Fujio Shido (志度 藤雄, Shido Fujio) was a Japanese chef who played an important role in introducing French cuisine to Japan. When he was in his early 20s, he stowed away on a ship going to London, where he was deported. However, on his trip back to Japan, he escaped the ship when it stopped in Marseille, eventually making his way to Paris. There he studied at the Le Cordon Bleu cooking school.

After World War II, he returned to Japan and opened a series of restaurants. In the mid-1950s, he served as the cook at the official residence of the Prime Minister of Japan. Shido was a pioneer of French cuisine in Japan, and is credited with creating fond de veau curry and soupe Paris soir, the former of which made him an overnight celebrity in Japan. He wrote books on Japanese and French cuisine, one of which influenced Iron Chef French Hiroyuki Sakai. Sakai studied under Shido for three years.

==Biography==
Fujio Shido was born in 1901, the youngest son out of the eight children of Ueda Sadaemon and his wife. Shortly after birth, he was adopted by Shido Shigetarō. After graduating from grade school, he began working for an uncle at the Western-style food restaurant, Seiyōken (精養軒), in Kōbe while living above the restaurant. After working there for over four years, and after encouragement from mentors and friends, he took a position at Manyōken (萬葉軒) in 1921, where he worked under chef Tokuzō Akiyama's top protege, Kanematsu Imagawa (今川 金松).

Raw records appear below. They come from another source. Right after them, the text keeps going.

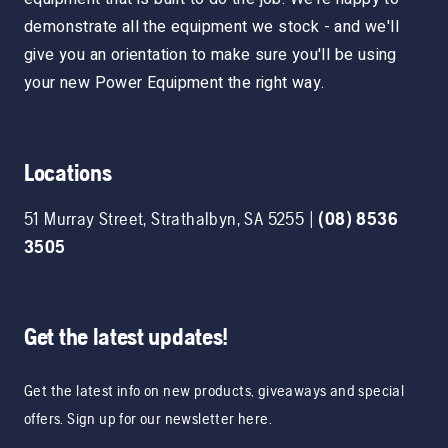
demonstrate all the equipment we stock - and we'll
give you an orientation to make sure you'll be using
your new Power Equipment the right way.
Locations
51 Murray Street
,
Strathalbyn
,
SA
5255
|
(08) 8536
3505
Get the latest updates!
Get the latest info on new products, giveaways and special
offers. Sign up for our newsletter here.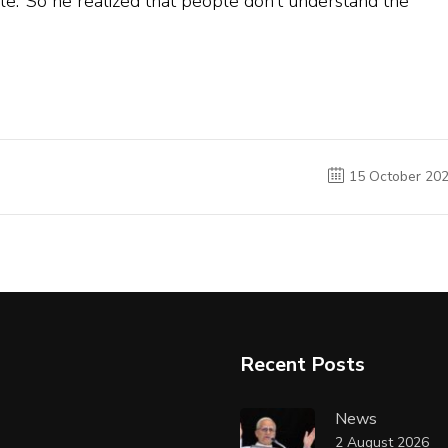
le.’ So he realized that people don’t understand the
15 October 20
Recent Posts
News
2 August 2026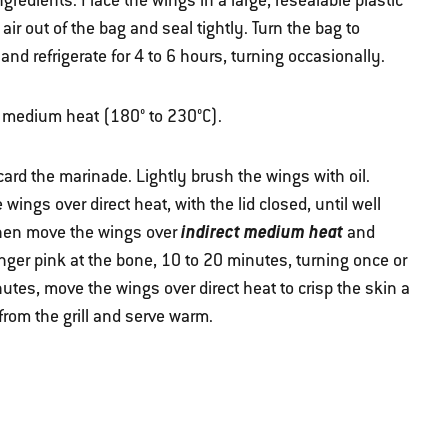
edients. Place the wings in a large, resealable plastic
ir out of the bag and seal tightly. Turn the bag to
 and refrigerate for 4 to 6 hours, turning occasionally.
ver medium heat (180° to 230°C).
rd the marinade. Lightly brush the wings with oil.
wings over direct heat, with the lid closed, until well
indirect medium heat
Then move the wings over
and
nger pink at the bone, 10 to 20 minutes, turning once or
inutes, move the wings over direct heat to crisp the skin a
from the grill and serve warm.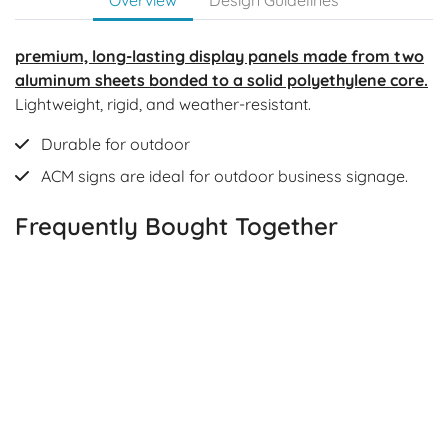
premium, long-lasting display panels made from two
aluminum sheets bonded to a solid polyethylene core.
Lightweight, rigid, and weather-resistant.
Durable for outdoor
ACM signs are ideal for outdoor business signage.
Frequently Bought Together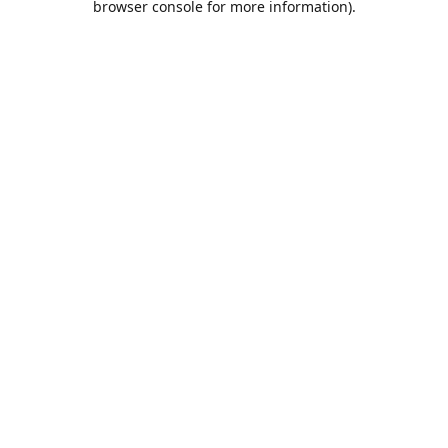
browser console for more information)
.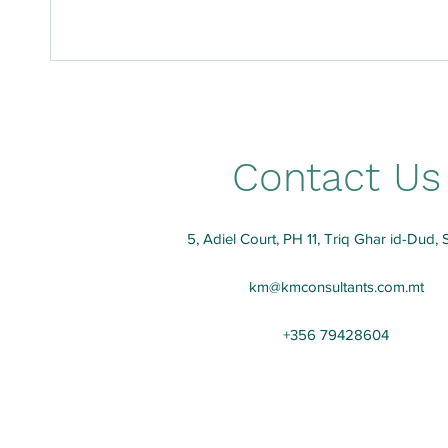
Contact Us
5, Adiel Court, PH 11, Triq Ghar id-Dud, 
km@kmconsultants.com.mt
+356 79428604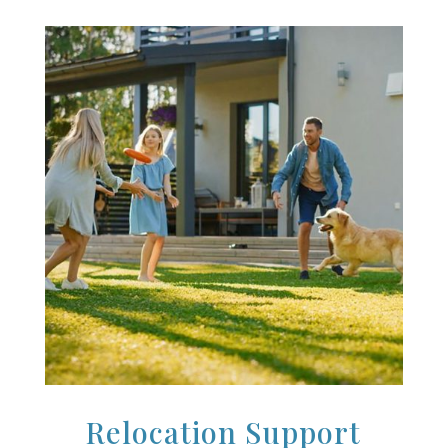
Relocation Support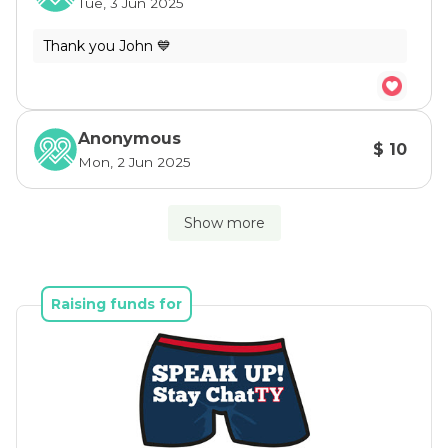
Tue, 3 Jun 2025
Anonymous
$ 10
Mon, 2 Jun 2025
Show more
Raising funds for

Imagawa's techniques influenced Shido to take a position as a ship's cook on the Japanese Katori Maru (香取丸), where he traveled from Kōbe to Shanghai and then to Sydney. After stowing away on a ship bound for London, he was disappointed in the food at The Piccadilly Hotel. He was arrested in England for illegally entering the country and deported to Japan. When the ship he was on made a stop in Marseille, Shido jumped ship. He made his way to Paris, where he obtained employment at a Japanese restaurant while studying at the Le Cordon Bleu. He continued his studies of French cuisine at other restaurants, including Le Meurice and the Hôtel de Crillon.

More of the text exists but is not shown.